- Interactive map of Tacna Locomotive park
- Type: Public park
- Location: Tacna, Peru
- Created: 1977
- Operator: Municipality of Tacna

= Tacna Locomotive park =

Park in Tacna, Peru

Tacna Locomotive park, (Parque de la Locomotora) is a park, located at the Alameda Bolognesi, in the centre of the city of Tacna, Peru. It features a 19th-century train that carried Francisco Bolognesi and his troops to the defence of the Morro de Arica during the War of the Pacific.

==History==
This plaza was built to house the centennial Locomotive No. 3 Model 1859, built in Pennsylvania and which led Colonel Francisco Bolognesi and his Peruvian troops to defend the Morro de Arica during the War with Chile. During the Chilean occupation, the locomotive continued linking Tacna with Arica. In 1940 it stopped working and was later repaired and moved to the park in 1977. The park features two statues of Bolognesi and of Alfonso Ugarte.
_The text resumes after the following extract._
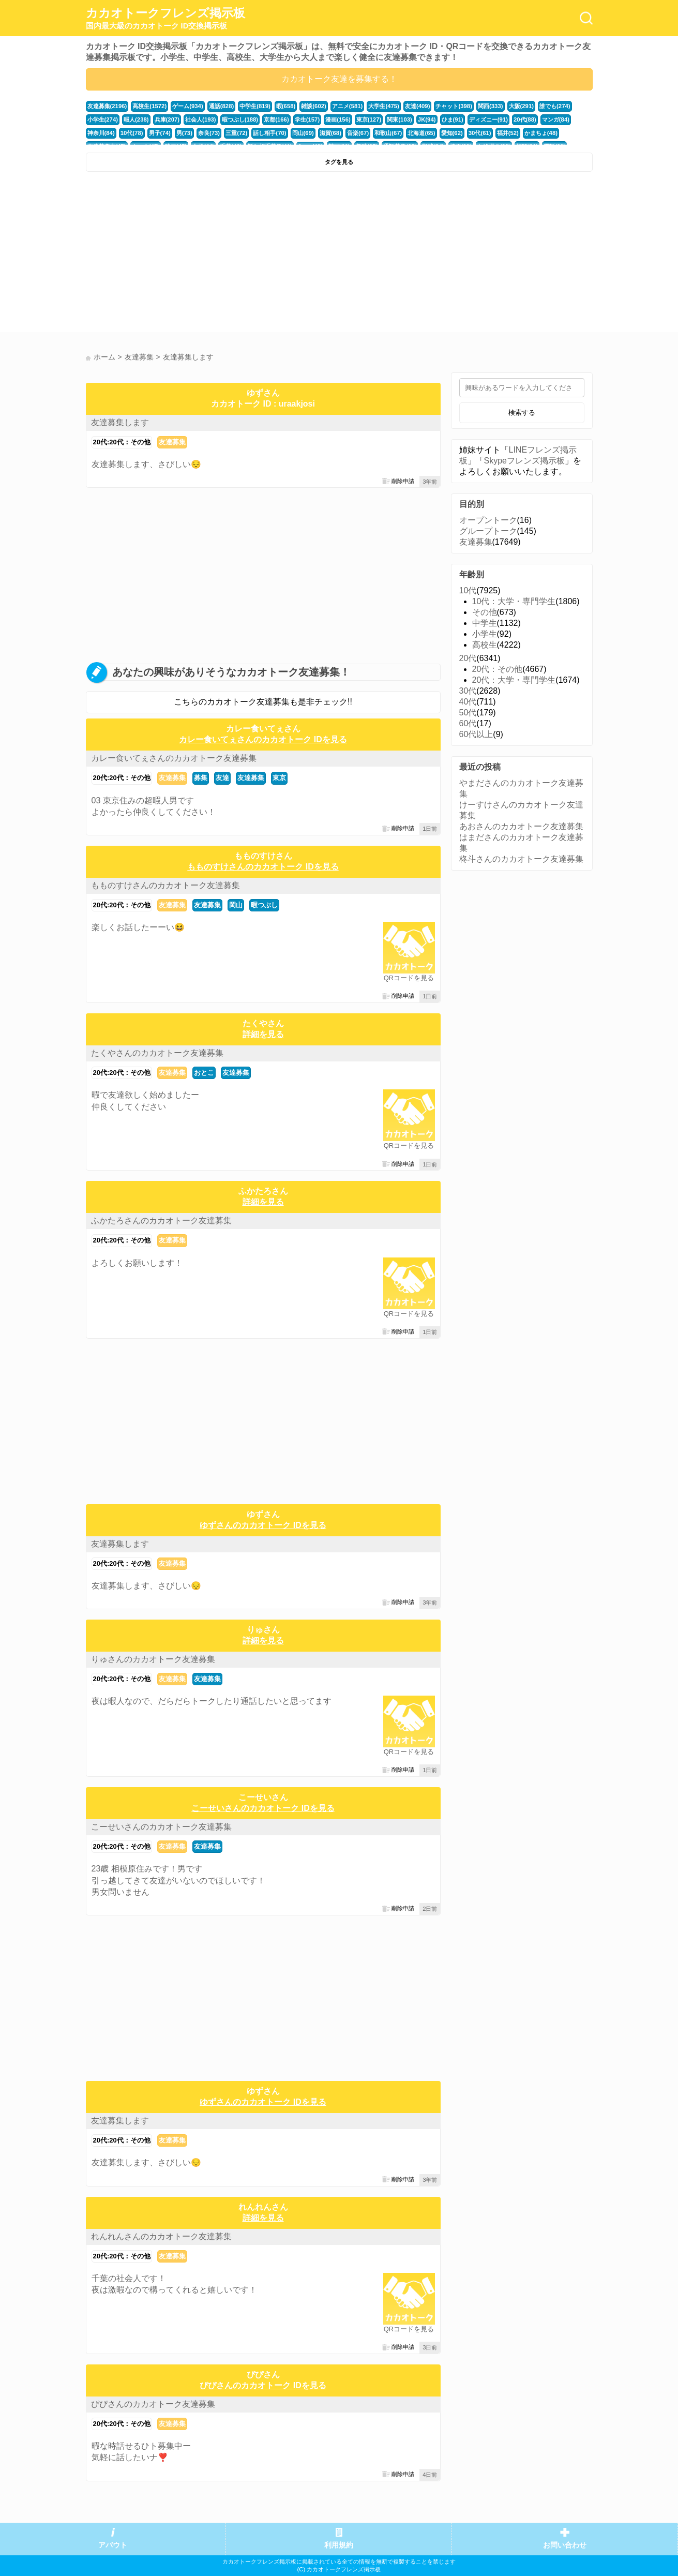 The width and height of the screenshot is (678, 2576). What do you see at coordinates (187, 106) in the screenshot?
I see `ゲーム(934)` at bounding box center [187, 106].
This park is usually visited by local and foreign residents and tourists. It is usually used at night as a rehearsal centre for various dance groups in the city and as a practice center for skateboarding and roller skating. There are also usually art and recycling fairs and exhibitions in the park commissioned by the Municipality of Tacna.

When the Huaycos disaster occurred in Mirave and the mountain sectors in Tacna in February 2019, the Locomotive Park became one of the collection points for food and help for the victims in charge of the Third Cavalry Brigade of the city.